Task statement —
Scan the data for "Campos" and copy each matching line.

Stored dataset items:

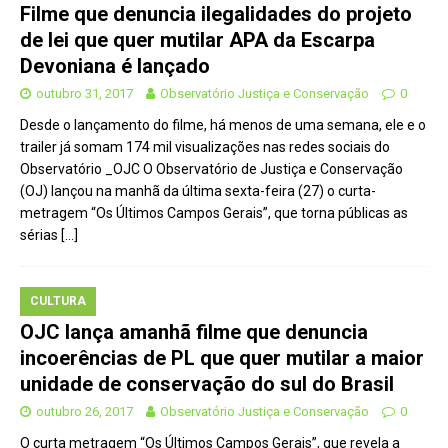
Filme que denuncia ilegalidades do projeto
de lei que quer mutilar APA da Escarpa
Devoniana é lançado
outubro 31, 2017
Observatório Justiça e Conservação
0
Desde o lançamento do filme, há menos de uma semana, ele e o
trailer já somam 174 mil visualizações nas redes sociais do
Observatório _OJC O Observatório de Justiça e Conservação
(OJ) lançou na manhã da última sexta-feira (27) o curta-
metragem “Os Últimos Campos Gerais”, que torna públicas as
sérias
[…]
CULTURA
OJC lança amanhã filme que denuncia
incoerências de PL que quer mutilar a maior
unidade de conservação do sul do Brasil
outubro 26, 2017
Observatório Justiça e Conservação
0
O curta metragem “Os Últimos Campos Gerais”, que revela a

Response below —
metragem “Os Últimos Campos Gerais”, que torna públicas as
O curta metragem “Os Últimos Campos Gerais”, que revela a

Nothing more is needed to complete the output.